Sunday 1 February 2015

I Choose to Remember

Holocaust remembrance day in the UK was January 27th and this year also marked the 70th anniversary of the liberation of Auschwitz. That's a pretty big deal. But here in the UK we had our chief news network, the BBC asking the question on Twitter 'Is the time coming to lay the Holocaust to rest?' The answer? No it isn't.

When do we ever lay history to rest? That's what makes it history. The systematic killing of over 11 million people; Jews, homosexuals, communists, disabled and anyone who dared to speak against Hitler is a dark blemish on history that needs to be dissected, mourned and remembered. I can't fathom this question being asked about any other time in history. Can you? 

I wasn't strolling mournfully round the Killing Fields of Cambodia thinking to myself: 'jeez, they should really get over this genocide thing. It was ages ago.' Because that's fucking ridiculous and incredibly disrespectful and offensive. We need to remember these horrible times in history so that they are not repeated, but also so we can see how far we've moved forward as humans and be proud of that.

I wanted to post something on my Facebook wall last Tuesday to mark the day. But I didn't. Facebook can be a bit of a scary place for voicing political or religious views. However, that had never stopped me before. What is making me more cautious now is that there is a faint whiff of intolerance on Facebook that I started to smell last summer, with the heightened tensions between Israel and Palestine and has gotten only stronger since the recent terrorist attack in Paris.

Instead of posting I downloaded Night by Elie Weisel and promised myself I'd read it on my trip to Scotland the following day.

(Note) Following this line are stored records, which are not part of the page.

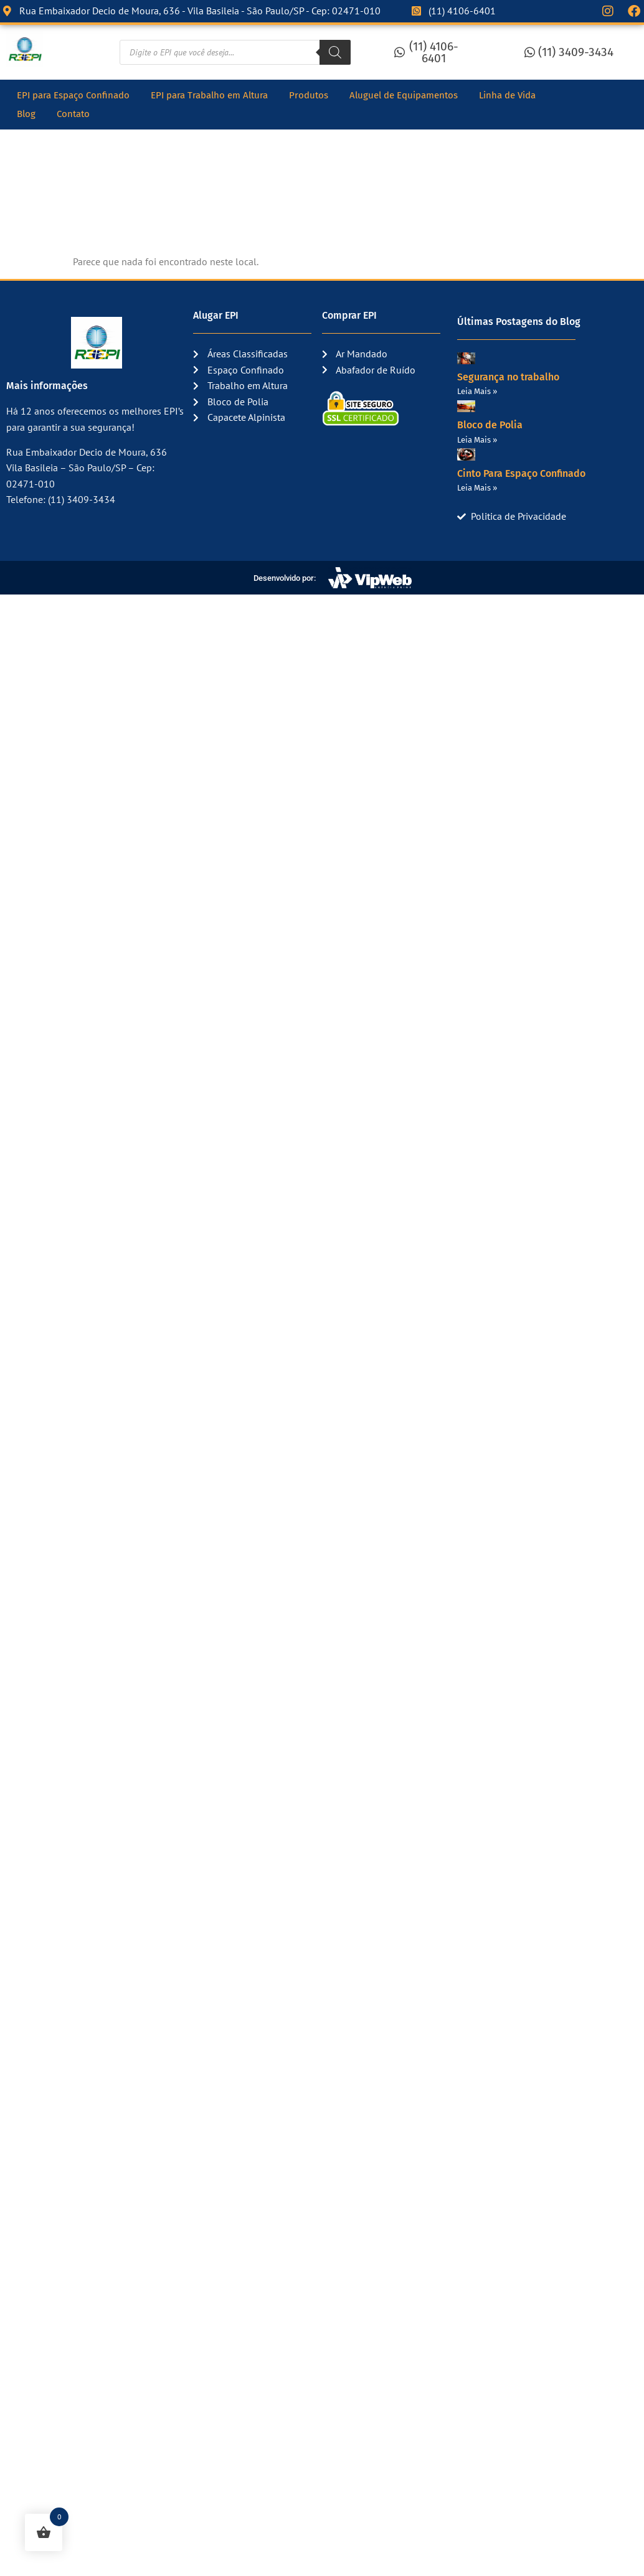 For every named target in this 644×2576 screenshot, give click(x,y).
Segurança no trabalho (508, 377)
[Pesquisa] (335, 52)
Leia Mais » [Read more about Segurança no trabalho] (477, 391)
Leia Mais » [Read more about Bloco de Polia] (477, 439)
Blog (26, 114)
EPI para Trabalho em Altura (209, 95)
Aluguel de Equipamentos (403, 95)
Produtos (308, 95)
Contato (73, 114)
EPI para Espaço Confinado (73, 95)
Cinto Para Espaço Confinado (521, 473)
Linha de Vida (507, 95)
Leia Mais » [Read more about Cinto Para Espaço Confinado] (477, 487)
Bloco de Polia (490, 425) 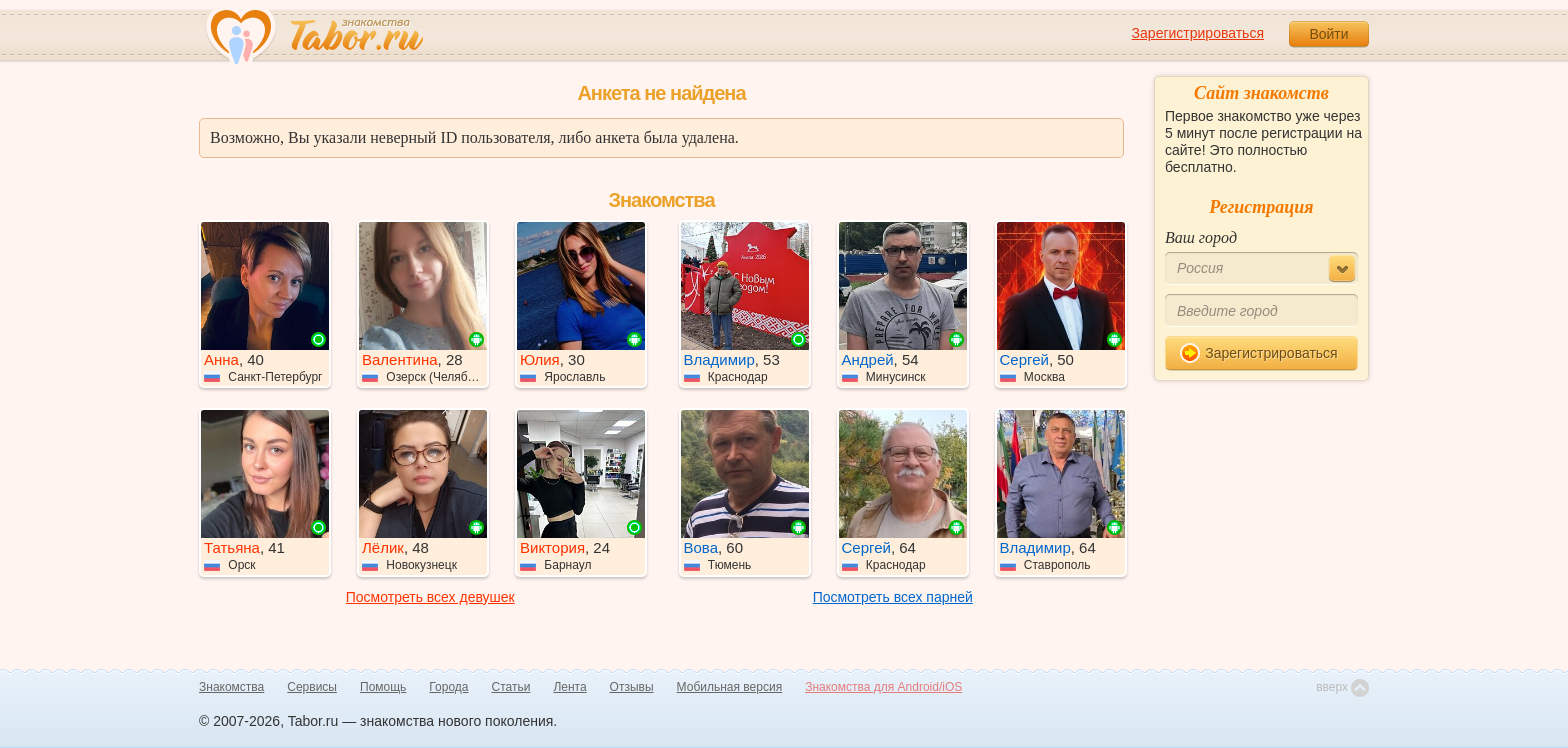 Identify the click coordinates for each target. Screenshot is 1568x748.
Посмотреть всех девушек (430, 597)
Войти (1328, 34)
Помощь (383, 687)
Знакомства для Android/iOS (883, 687)
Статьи (511, 687)
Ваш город (1201, 237)
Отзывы (632, 687)
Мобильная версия (730, 687)
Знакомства (231, 687)
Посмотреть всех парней (893, 597)
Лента (569, 687)
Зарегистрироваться (1198, 33)
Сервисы (312, 687)
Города (448, 687) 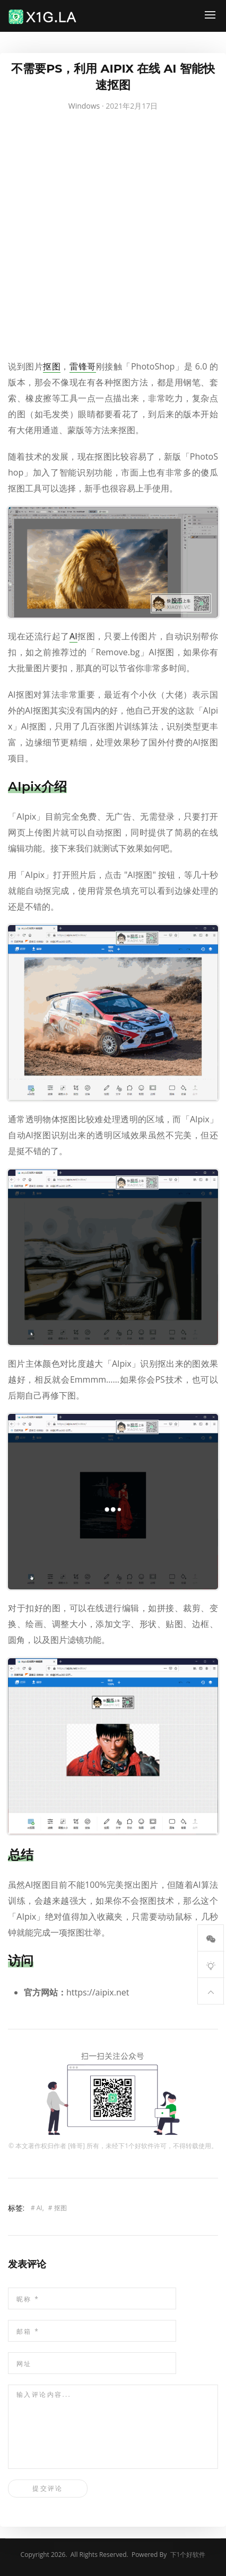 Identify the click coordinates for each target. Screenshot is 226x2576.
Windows (84, 106)
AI (73, 636)
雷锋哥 (82, 366)
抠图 (51, 366)
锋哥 (76, 2145)
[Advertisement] (113, 237)
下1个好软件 (136, 2145) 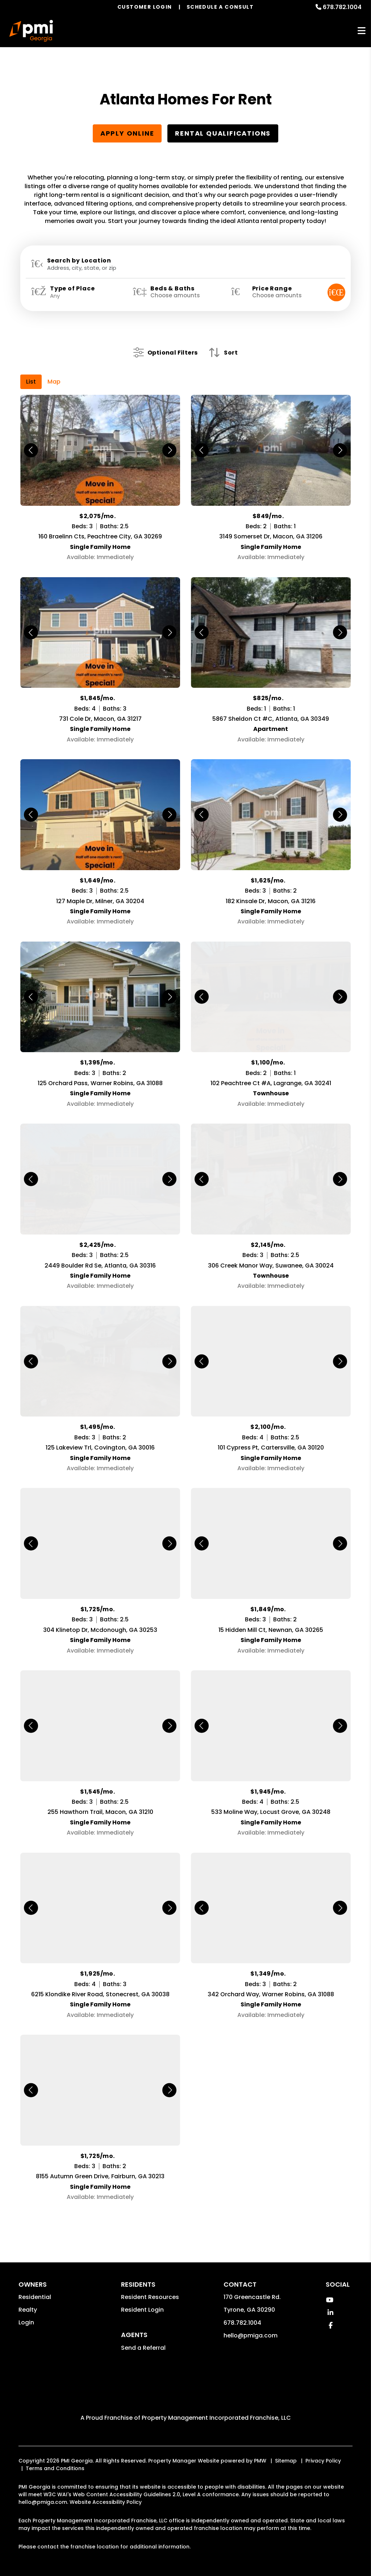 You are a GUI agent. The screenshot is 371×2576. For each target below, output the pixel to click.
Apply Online (127, 133)
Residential (34, 2286)
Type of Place (72, 288)
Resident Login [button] (142, 2299)
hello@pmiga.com (251, 2324)
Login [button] (26, 2311)
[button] (329, 2289)
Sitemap (286, 2449)
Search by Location (79, 261)
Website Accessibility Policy (106, 2491)
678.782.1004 (342, 7)
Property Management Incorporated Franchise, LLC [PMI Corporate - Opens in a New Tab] (216, 2407)
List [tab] (31, 371)
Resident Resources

I understand that this book is compulsory reading in many American schools, but it wasn't in mine. In fact, all we ever learned about WWII was how the Americans saved everyone. My knowledge of the Holocaust was gained through synagogue and from the mouths of survivors.

Every Holocaust Remembrance day in the USA, which takes place in the Spring, my family and I would go to a special service and there would always be a speaker, a survivor. This particular year I'm remembering there was a violinist. I wish I could recall his name, but I remember his face; so kind, but very intense, like his thoughts were trying to escape through his eyes. He told us how he'd been taken to Bergen-Belsen  with his family, but only he survived. After several months in the camp he was approached by a guard one night who asked him what he used to do. 'I am a violinist' he replied. A few nights later he was summoned by this same guard and transported by car to a building a few miles away and asked to wait with three other men.

After waiting for what seemed like an eternity the guard called all of the men into a room and there sat Hitler. Just feet away from him, he cold smell his cologne. The men were lined up and the first man was presented with a violin. Hitler asked him to play something. The first man began playing something slow and melodic, I believe it was Handel. Hitler shook his head and the guard lifted his gun and shot the man in the face. His body fell the the floor like a sack of turnips and the blood began to pool at the other men's feet. The guard pried the violin out of the dead man's hands and passed it to the next in line. The second man artempted to play, but his hands were shaking so severely that he too was shot directly in the face by the guard in a mater of minutes.

By this time, the man telling the story had tears rolling down his cheeks and his gaze was focused somewhere very far away, out of that room and into another life. Finally, he continued, it was his turn to play and to his horror, his mind went blank. The blood-soaked violin was placed in his hands but he couldn't remember what to do with it. His beloved instrument felt leaden and foreign in his hands. The guard shouted at him and before he even understood what was happening; his hands, totally independently began to play The Blue Danube.

In the room where I was sat listening to this story, the man hummed a bit for us then, so we could recognize the tune. A lot of people chuckled, because this was such a simple melody and was used so often in cartoons that even I understood and laughed. Hitler let the man play on for what felt to him like such a long time, but it couldn't have been because the song wasn't over. He called over the guard and whispered something to him. The man with the violin closed his eyes and began to pray. The guard unholstered his pistol again, strode over to him-the man telling the story, the man with the possessed fingers, the man who had watched the execution of his wife and child, the man who then heard the guard shoot the man standing next to him, spraying his own face with blood and brain matter. He didn't look, he didn't stop, he just kept playing.

I will never forget that story. I will never forget that man and no, I don't think it's time that his story was laid to rest. When I turned that last page in Night it never occurred to me that Elie's story was over and we should all just let it go. He's still alive, you know. As are thousands of other survivors who tell their stories and share their pain and their lives with us. How dare anyone say that we should put their stories to rest? That we should not acknowledge their horrific experiences with somber ceremony. But more importantly that we should not celebrate the miraculous fact that they survived. Against all odds and against all reason they survived.